Brown shaded area = Amsterdam City, Green = Amsterdam Schiphol Airport
Beijing has started construction on a new mega-airport that will be roughly the size of Bermuda and have nine runways. When Beijing Daxing International airport opens in 2015, the Chinese capital will become the world’s busiest aviation hub, handling around 370,000 passengers a day.
It is only three years since the opening of Terminal 3 at Beijing Capital Airport, a sweeping structure designed by Sir Norman Foster that is far bigger than all of Heathrow’s five terminals combined.
But an enormous boom in China’s aviation industry has already left the capital’s existing facilities stretched to breaking point. “It is impossible to add even one more flight to the tight daily schedule of the Capital airport,” said Li Jiaxing, the minister in charge of China’s Civil Aviation Administration.
“The existing airport in Beijing has an annual capacity of 75 million passengers. Last year it handled 73 million,” said Cao Yunchun, a professor at the country’s Civil Aviation University. “In two years, it will be totally packed. And it cannot be expanded infinitely,” he added.

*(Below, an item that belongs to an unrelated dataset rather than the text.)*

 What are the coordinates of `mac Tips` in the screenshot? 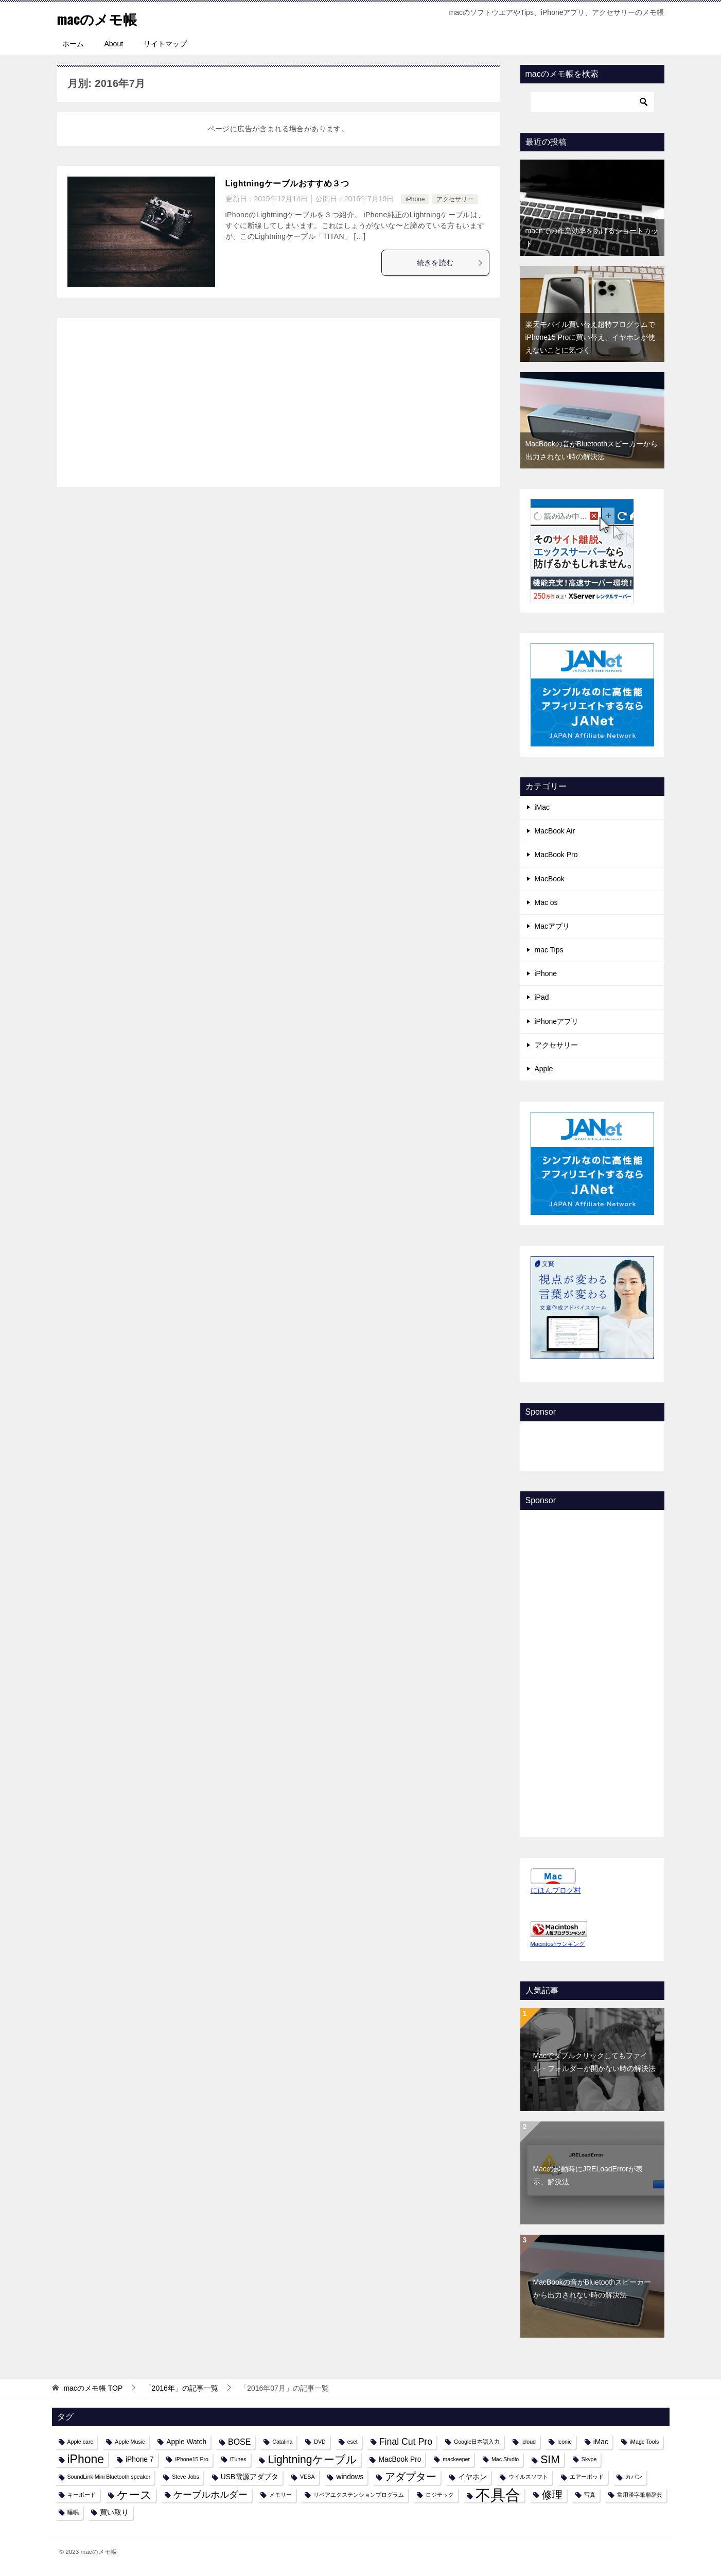 It's located at (549, 950).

Instead, Beijing’s planners have found a 21 sq mile site to the south of the city, in the suburb of Daxing. Currently the site is around an hour’s drive from the city centre, but planners are pencilling in an extension to Beijing’s metro, and perhaps even a high-speed train line.
The new facility will not only serve Beijing, but also Tianjin and parts of Hebei as the Chinese capital morphs into a mega-city, its suburbs merging into those of the cities around it. The airport will be Beijing’s third, after Capital and the smaller, primarily military, Nanyuan airport.
Phew! While we prattle on about whether or not it’s “fiscally appropriate” to repair infrastructure built a half-century ago – and crumbling – the nations we compete with for commerce on a global stage are building for future business and other travel.
This is not how we got to be the nation we are; but, it certainly may be how we continue to lose stature and competitiveness.